Os atendimentos de urgência e emergência, ao contrário do que muitas pessoas pensam, não são sinônimos. Por essa razão, aqueles que desejam contratar um plano de saúde devem procurar conhecer sobre o tema.

Nesse sentido, é importante estar atento às principais diretrizes legais em relação à responsabilidade dos planos de saúde em caso de atendimento tanto de urgência quanto de emergência.

Se você deseja conhecer mais sobre o assunto e descobrir os principais direitos dos usuários de planos de saúde, acompanhe o post, pois vamos apresentar todos os detalhes. Confira!

Qual é o conceito de atendimento de urgência e emergência?

De acordo com a Lei dos Planos de Saúde (Lei 9656/98) — norma que dispõe de forma legal sobre o tema —, os atendimentos de urgência são resultantes de complicações na gravidez ou acidentes pessoais, como uma fratura causada por uma queda, ou seja, abrangem situações que não apresentam risco de morte.

Já os atendimentos de emergência são caracterizados, especialmente, pelo risco de lesões irreparáveis ao paciente ou pelo risco imediato de morte. É o caso, por exemplo, de um paciente que sofre um infarto do coração.

Quais são os prazos de carência para urgência e emergência?

Todas as pessoas que contratam um plano de saúde devem estar cientes de que há um período de carência que deve ser cumprido antes que seja possível usufruir de toda a sua cobertura.

De acordo com a legislação, são aplicáveis os seguintes prazos de carência:

        300 dias para parto a termo;

        180 dias para casos como internações de alta complexidade ou exames;

        24 horas para urgência e emergência.

Dessa maneira, como é possível observar, nos casos em que o paciente precisa ser internado em situação de emergência ou urgência, é preciso respeitar o prazo de carência de 24 horas a partir do momento da contratação do plano de saúde.

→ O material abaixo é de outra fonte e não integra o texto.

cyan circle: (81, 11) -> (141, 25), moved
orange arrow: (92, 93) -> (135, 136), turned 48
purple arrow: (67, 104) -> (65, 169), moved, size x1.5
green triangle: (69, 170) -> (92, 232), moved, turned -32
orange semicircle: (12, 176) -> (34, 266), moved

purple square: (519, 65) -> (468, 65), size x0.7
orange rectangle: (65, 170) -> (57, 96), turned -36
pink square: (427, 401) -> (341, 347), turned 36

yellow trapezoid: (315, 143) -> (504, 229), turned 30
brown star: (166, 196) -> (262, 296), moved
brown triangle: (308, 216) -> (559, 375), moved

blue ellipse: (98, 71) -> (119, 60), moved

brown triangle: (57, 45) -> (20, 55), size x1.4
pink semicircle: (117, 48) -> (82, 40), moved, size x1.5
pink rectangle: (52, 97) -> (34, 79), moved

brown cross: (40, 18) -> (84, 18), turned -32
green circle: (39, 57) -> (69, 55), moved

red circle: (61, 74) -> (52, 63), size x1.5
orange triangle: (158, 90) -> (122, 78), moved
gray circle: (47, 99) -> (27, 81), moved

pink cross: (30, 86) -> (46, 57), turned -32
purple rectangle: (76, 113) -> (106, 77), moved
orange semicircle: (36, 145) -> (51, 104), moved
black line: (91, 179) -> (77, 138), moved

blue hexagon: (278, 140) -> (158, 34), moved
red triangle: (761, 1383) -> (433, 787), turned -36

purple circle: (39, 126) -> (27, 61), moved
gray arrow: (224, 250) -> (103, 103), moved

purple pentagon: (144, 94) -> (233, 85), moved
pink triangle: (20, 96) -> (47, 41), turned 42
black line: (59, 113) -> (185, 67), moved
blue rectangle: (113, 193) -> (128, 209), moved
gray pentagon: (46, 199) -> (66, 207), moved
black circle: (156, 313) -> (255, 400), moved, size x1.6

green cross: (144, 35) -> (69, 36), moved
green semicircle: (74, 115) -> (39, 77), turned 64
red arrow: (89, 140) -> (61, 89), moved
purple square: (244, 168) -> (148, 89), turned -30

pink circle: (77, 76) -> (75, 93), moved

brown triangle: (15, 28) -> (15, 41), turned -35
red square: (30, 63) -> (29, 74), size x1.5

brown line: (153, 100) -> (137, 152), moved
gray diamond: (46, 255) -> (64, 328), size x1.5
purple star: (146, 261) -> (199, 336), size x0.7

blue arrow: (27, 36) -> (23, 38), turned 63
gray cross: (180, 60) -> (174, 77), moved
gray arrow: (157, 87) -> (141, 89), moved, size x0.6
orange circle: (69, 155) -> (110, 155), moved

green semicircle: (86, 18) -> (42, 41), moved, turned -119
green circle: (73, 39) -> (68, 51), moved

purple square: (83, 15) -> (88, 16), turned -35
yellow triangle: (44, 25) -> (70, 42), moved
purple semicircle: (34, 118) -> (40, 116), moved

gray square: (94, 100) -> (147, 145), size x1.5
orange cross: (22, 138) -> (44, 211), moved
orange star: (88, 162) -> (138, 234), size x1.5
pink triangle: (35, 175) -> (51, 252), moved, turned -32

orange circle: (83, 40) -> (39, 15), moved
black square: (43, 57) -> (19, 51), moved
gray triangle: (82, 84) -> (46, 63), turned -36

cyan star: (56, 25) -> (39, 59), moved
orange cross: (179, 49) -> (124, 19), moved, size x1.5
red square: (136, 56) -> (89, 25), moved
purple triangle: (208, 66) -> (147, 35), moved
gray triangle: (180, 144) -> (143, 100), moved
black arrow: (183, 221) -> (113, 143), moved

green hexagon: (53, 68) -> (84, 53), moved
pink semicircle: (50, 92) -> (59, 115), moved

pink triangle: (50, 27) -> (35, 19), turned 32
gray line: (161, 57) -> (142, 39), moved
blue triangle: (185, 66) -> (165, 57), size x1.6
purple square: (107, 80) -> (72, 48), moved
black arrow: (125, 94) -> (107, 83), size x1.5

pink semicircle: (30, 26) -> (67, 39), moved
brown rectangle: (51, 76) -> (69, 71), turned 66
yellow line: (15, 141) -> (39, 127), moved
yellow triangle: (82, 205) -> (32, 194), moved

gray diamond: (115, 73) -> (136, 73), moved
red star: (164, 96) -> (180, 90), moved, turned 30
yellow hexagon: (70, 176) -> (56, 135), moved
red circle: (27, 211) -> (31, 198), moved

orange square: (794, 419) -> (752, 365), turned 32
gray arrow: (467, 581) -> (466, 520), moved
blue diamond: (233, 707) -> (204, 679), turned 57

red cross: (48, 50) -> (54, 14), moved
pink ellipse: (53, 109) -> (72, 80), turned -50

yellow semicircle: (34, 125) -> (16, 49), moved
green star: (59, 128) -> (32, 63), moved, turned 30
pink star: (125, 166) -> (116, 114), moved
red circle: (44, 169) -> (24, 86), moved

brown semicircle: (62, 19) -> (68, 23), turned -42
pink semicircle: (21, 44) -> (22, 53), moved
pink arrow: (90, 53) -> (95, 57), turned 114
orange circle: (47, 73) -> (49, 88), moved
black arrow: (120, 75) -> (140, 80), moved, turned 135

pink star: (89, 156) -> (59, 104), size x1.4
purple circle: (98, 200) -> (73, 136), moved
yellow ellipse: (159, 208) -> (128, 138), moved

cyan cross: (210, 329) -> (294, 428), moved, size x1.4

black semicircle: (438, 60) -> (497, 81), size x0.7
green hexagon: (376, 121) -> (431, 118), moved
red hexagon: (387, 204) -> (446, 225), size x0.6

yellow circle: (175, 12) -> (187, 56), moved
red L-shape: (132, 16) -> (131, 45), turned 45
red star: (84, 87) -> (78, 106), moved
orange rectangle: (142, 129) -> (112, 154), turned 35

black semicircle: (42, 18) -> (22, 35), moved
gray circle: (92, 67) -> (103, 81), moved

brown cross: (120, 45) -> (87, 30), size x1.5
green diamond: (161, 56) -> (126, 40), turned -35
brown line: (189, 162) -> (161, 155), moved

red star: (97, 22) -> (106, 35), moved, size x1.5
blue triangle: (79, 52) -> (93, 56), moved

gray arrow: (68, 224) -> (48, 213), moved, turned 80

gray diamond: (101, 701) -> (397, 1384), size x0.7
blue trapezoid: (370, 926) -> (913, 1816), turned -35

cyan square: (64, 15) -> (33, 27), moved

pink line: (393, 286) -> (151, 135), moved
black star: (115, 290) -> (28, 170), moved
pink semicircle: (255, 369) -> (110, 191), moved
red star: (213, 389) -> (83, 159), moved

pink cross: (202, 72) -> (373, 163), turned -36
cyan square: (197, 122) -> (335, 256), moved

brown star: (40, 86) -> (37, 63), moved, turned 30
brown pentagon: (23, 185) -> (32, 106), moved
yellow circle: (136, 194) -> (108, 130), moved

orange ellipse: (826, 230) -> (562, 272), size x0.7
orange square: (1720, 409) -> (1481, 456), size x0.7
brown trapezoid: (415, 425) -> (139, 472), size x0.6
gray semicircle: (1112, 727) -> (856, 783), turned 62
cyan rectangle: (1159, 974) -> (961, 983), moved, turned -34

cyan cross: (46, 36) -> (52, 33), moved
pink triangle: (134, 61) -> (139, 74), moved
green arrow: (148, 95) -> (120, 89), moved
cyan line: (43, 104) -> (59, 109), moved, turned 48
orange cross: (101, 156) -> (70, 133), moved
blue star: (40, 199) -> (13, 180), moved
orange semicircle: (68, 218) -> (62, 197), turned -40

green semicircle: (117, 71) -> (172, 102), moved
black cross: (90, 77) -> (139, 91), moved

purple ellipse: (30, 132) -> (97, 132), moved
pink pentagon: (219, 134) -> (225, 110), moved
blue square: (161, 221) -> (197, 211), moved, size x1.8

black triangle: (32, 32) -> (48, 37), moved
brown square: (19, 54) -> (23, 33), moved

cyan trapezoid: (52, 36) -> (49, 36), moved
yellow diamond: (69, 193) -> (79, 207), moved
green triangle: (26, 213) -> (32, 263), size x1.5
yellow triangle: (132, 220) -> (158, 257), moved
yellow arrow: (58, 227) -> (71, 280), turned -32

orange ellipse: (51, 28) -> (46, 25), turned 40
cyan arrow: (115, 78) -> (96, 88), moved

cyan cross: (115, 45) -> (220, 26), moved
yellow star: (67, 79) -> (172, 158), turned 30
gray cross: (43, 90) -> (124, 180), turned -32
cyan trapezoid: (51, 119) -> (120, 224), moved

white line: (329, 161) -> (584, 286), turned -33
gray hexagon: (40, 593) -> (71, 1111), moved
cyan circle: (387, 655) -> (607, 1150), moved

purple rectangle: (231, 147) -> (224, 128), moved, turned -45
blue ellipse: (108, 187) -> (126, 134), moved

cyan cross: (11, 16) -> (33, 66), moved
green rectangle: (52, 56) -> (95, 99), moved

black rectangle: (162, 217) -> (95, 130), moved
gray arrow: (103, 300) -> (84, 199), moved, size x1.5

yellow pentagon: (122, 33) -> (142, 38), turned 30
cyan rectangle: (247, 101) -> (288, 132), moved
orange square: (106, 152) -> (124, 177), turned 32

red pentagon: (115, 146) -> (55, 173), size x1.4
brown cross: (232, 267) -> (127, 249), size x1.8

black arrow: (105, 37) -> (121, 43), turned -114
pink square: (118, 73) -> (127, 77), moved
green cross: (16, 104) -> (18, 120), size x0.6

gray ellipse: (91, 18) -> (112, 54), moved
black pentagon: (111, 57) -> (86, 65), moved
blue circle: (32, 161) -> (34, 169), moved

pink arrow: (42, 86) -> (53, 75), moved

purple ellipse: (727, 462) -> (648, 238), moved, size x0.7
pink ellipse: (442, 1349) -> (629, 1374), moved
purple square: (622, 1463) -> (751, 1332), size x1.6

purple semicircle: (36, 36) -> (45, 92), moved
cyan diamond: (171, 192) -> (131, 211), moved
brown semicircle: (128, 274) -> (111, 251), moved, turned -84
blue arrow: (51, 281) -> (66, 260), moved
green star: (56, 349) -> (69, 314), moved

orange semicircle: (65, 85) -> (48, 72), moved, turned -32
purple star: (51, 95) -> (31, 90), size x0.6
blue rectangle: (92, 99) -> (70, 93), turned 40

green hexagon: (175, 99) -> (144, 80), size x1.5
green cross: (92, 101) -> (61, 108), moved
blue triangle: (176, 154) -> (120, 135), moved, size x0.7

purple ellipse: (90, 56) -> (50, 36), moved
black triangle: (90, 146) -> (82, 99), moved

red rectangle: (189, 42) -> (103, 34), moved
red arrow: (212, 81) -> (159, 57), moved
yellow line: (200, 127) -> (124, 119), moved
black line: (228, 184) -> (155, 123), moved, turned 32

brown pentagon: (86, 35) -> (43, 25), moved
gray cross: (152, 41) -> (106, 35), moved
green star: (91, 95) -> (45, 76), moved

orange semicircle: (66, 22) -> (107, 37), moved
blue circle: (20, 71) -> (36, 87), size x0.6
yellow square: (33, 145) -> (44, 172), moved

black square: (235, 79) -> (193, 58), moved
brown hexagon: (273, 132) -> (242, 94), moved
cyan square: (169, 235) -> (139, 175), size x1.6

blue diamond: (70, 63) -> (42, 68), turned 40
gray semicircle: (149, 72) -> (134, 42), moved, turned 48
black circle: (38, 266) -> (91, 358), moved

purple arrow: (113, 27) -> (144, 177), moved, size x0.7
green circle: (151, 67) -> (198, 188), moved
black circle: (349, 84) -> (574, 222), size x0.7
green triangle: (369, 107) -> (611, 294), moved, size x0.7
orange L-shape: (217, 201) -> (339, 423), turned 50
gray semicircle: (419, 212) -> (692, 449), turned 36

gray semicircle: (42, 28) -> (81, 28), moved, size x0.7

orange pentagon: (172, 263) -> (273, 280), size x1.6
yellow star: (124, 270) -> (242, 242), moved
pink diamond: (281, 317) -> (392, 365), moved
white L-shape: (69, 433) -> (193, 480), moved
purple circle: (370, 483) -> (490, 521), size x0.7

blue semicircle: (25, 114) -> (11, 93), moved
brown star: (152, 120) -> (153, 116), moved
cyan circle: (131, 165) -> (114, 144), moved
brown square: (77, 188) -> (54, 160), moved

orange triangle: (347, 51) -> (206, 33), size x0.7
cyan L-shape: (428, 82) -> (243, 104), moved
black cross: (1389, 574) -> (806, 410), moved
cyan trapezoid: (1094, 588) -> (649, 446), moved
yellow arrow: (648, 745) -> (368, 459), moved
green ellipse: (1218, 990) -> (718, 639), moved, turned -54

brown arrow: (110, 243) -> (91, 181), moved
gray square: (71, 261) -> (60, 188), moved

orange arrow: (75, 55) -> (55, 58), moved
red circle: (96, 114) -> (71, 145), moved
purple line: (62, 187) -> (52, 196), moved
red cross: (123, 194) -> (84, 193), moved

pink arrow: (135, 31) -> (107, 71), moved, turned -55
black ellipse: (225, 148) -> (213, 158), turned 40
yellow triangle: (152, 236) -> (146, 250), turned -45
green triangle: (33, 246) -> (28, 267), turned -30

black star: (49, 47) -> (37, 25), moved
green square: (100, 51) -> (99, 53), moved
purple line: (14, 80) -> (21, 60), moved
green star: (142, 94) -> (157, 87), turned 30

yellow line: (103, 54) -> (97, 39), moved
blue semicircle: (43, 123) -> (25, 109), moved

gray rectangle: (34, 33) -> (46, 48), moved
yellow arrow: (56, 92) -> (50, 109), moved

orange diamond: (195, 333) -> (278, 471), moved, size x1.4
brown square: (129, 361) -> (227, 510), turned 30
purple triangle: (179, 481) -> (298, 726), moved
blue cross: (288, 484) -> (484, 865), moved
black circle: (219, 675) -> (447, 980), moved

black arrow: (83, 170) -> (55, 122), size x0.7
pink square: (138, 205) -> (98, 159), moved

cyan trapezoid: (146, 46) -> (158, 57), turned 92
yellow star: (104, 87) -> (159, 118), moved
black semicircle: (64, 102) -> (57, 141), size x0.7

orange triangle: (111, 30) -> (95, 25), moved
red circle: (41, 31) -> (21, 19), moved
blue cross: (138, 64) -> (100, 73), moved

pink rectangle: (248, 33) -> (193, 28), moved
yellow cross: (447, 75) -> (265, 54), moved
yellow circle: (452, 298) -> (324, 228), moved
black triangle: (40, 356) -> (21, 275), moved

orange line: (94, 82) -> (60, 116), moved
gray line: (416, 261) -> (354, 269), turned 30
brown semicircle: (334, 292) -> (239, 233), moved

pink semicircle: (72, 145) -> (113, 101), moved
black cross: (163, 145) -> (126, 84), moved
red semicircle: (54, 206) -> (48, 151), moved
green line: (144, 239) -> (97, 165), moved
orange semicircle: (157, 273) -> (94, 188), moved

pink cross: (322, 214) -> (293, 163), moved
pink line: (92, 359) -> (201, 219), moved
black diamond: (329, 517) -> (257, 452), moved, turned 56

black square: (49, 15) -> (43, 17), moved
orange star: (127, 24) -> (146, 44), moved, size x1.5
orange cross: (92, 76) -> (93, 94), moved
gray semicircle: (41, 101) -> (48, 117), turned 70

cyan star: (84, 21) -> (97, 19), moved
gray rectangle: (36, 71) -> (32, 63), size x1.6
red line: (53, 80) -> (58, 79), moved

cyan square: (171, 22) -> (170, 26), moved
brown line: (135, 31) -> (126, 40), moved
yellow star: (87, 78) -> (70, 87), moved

Nesse sentido, há até mesmo uma Súmula do Tribunal de Justiça de São Paulo que dispõe sobre o assunto na tentativa de coibir casos de abuso, a Súmula 103:

É abusiva a negativa de cobertura em atendimento de urgência e/ou emergência a pretexto de que está em curso período de carência que não seja o prazo de 24 horas estabelecido na lei 9656/98.

Como proceder em necessidade de atendimento de urgência e emergência?

Nos casos em que o contratante de um plano de saúde precisar de um atendimento de urgência e emergência, basta que ele se dirija a um hospital da rede credenciada para ser atendido.

Contudo, se mesmo após o período de carência, ou seja, 24 horas de sua contratação, o plano de saúde se negar a garantir a cobertura dos atendimentos de urgência e emergência, o ideal é que o usuário procure por um advogado especialista para resolver a sua questão judicialmente de forma ágil, por meio de uma liminar.

Agora que você já conhece todos os detalhes sobre as obrigações dos planos de saúde em caso de atendimento de urgência e emergência, fique atento aos pontos que apresentamos, especialmente ao prazo de carência de 24 horas, uma vez que há embasamento na jurisprudência no sentido de garantir o direito do consumidor.